Sozialdemokraten planen erste EU-Bürgerinitiative

Die SP-Spitzen schlossen sich am Dienstag im Bundestag zusammen (von links): Sigmar Gabriel (SPD-Chef), Werner Faymann (SPÖ-Chef), Frank-Walter Steinmeier (SPD-Fraktionschef) Foto: dpa

Die europäischen Sozialdemokraten sind drauf und dran, ihr erstes gemeinsames Thema zu finden: Sie wollen die erste EU-Bürgerinitiative starten und die Finanztransaktionssteuer erzwingen. Die SPD und die SPÖ machen in Berlin den Anfang.

Die Sozialdemokraten Deutschlands und Österreichs wollen mit einem gemeinsamen Volksbegehren – der ersten EU-Bürgerinitiative nach dem Lissabon-Vertrag – alle sozialdemokratischen Parteien Europas dazu bringen, Finanzmarktregulierungen und eine europäische Spekulationssteuer zum gemeinsamen Thema zu machen. Das erklärten Bundeskanzler Werner Faymann sowie SPD-Chef Sigmar Gabriel und Fraktionsvorsitzender Frank-Walter Steinmeier am Dienstagnachmittag in Berlin.

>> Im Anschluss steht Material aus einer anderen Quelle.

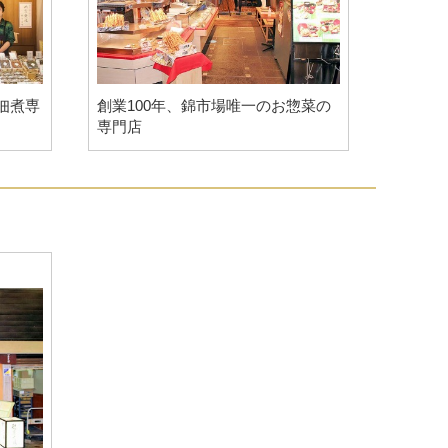
佃煮専
創業100年、錦市場唯一のお惣菜の
専門店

SPD und SPÖ erwarten von der europäischen Politik wirksame Schritte zur Regulierung der Finanz- und Kapitalmärkte in Europa und zur Beteiligung dieser Märkte an den durch sie entstandenen Kosten.

Der Widerstand der konservativ-liberalen Mehrheit unter den EU-Regierungen – zur Zeit stellen die Sozialdemokraten nur vier von 27 Regierungschefs – gegen weitreichende Regulierung der Finanzmärkte müsse gebrochen werden.

Einschränkung: "Für den Fall…"

„Für den Fall“, dass diese konservativen Regierungen sich weiterhin gegen die Schritte wehrten, wollen SPÖ und SPD erstmals das neue Instrument der „Europäischen Bürgerinitiative“ nutzen, heißt es in einem Beschluss des SPD-Präsidiums zum gemeinsamen Vorgehen mit den österreichischen Parteifreunden.

SPÖ-Chef Faymann, der am Nachmittag die SPD-Fraktion für seinen Plan zu begeistern versuchte, betonte, mit der Initiative sollen die Bürger rechtzeitig eingebunden werden – und nicht erst bei der nächsten Europawahl.

Soziale Gerechtigkeit, Finanztransaktionssteuer, Kosten der Krise, Schaffung der Kontrollen, Kampf der Spekulation – diese Themen würden Europa noch länger beschäftigen, „weil es in Europa eine Gruppe gibt, die noch sehr stark ist und die alles gleich lassen will“. Diese Gruppe werde weiterhin stark auf Verzögerung setzen, warnte Faymann.

„Wenn die Spieregeln für die Finanzmärkte international und in Europa so bleiben, dann ist klar, was passiert: Es bleibt am Schluss dasselbe Kartenhaus wie vor drei Jahren zur Sub-prime-Krise. Das erfordert politische Bewegung!“

Euopa braucht modellhafte Lösungen

Das Bürgerinstrument müsse durch die Durchführungsbestimmungen stark genug werden für NGOs, Bürgerinitiativen, Gewerkschaften, Schwesterparteien, die Zivilgesellschaft. Die Lösungen in Europa müssten modellhaft sein.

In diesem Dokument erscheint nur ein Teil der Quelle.